Minister of State for Business, Employment and Retail, Damien English TD, has announced changes to the employment permits system for workers from outside the European Economic Area (EEA), following a comprehensive review by the Department of Enterprise, Trade and Employment.
Most construction sector jobs are now eligible for a general employment permit.
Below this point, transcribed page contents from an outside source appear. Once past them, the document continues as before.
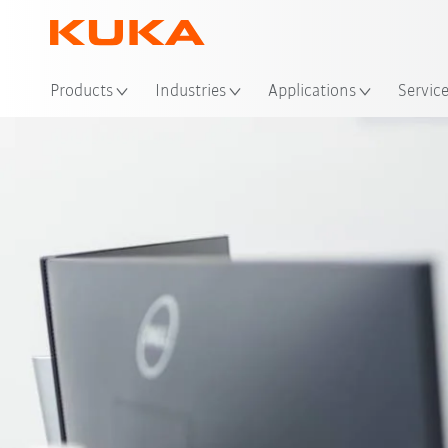
Loc
Products
Industries
Applications
Servic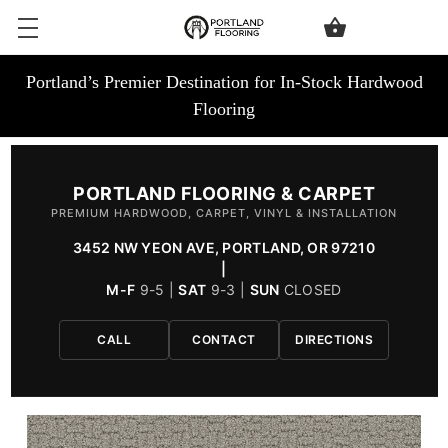
Portland’s Premier Destination for In-Stock Hardwood
Flooring
PORTLAND FLOORING & CARPET
PREMIUM HARDWOOD, CARPET, VINYL & INSTALLATION
3452 NW YEON AVE, PORTLAND, OR 97210
|
M-F
9-5 |
SAT
9-3 |
SUN
CLOSED
CALL
CONTACT
DIRECTIONS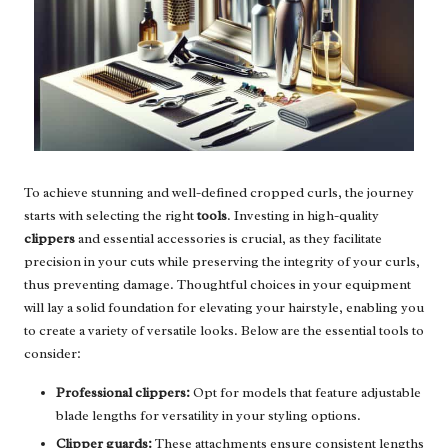
To achieve stunning and well-defined cropped curls, the journey
starts with selecting the right
tools
. Investing in high-quality
clippers
and essential accessories is crucial, as they facilitate
precision in your cuts while preserving the integrity of your curls,
thus preventing damage. Thoughtful choices in your equipment
will lay a solid foundation for elevating your hairstyle, enabling you
to create a variety of versatile looks. Below are the essential tools to
consider:
Professional clippers:
Opt for models that feature adjustable
blade lengths for versatility in your styling options.
Clipper guards:
These attachments ensure consistent lengths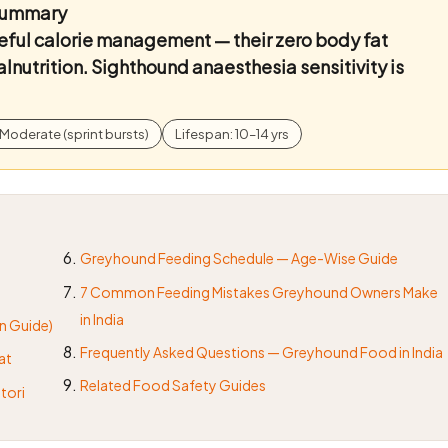
 Summary
eful calorie management — their zero body fat
lnutrition. Sighthound anaesthesia sensitivity is
Moderate (sprint bursts)
Lifespan: 10–14 yrs
Greyhound Feeding Schedule — Age-Wise Guide
7 Common Feeding Mistakes Greyhound Owners Make
in India
n Guide)
Frequently Asked Questions — Greyhound Food in India
at
Related Food Safety Guides
tori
The quota for HGV driver work permits will be removed.
Up to 350 general employment permits for hospitality managers have been approved.
Social workers are eligible for critical skills employment permit, while dispensing opticians are eligible for general employment permit.
New general employment permit quotas for 1,000 horticulture operatives, 500 meat deboners, 1500 meat processing operatives and 100 dairy farm assistants; with a strategic review of labour attraction and retention in the sector to follow.
The precise number of undocumented migrants in Clare remains unknown. However, Clare Immigrant Support Centre co-ordinator, Orla Ni Eili estimates it could run into hundreds out of the estimated 17,000 nationwide.
Ms Ni Eili described the new scheme as a fantastic opportunity for non-EU nationals, some of whom have been working in the county for 15 years, provided they fulfil the criteria to be regularised in Ireland.
Under the new scheme, which was due to be announced a few weeks ago until it was delayed, a single undocumented person will have to be resident and economically independent at least four years, they are of good character, while the time period drops to three years for a family with children.
“It is a wonderful opportunity to bring people in from the shadows. Many migrants have been living, working and contributing as valuable members of society but are terrified to be operating under the radar.
“People end up being undocumented for a myriad of reasons. They may have come to Ireland on a visa that has run out.
“Irish people have relations who are undocumented in the United States of America. It is a very vulnerable position for people to be in, particularly during the Covid-19 pandemic, when these people found themselves in terrible circumstances.
“They weren’t entitled to benefits, even though there was a good scheme provided by the Department of Social Protection for people who had no income. They were terrified about going for vaccination.
“When you are undocumented, the biggest background to your daily life is fear that you are going to get caught. The new scheme will give great security to children and families to legitimately build their lives here.
She pointed out some undocumented migrants who were working in the local economy had PPS numbers, while others had none.
Once the new scheme is rolled out, the Clare Immigrant Support Centre will help migrants to make their applications for inclusion.
When a migrant is regularised, it places the person on a stronger footing to apply for Irish citizenship after a few years.
The Clare Immigrant Support Centre was one of the organisations who engaged extensively with the Department of Justice to ensure the new scheme is as inclusive as possible.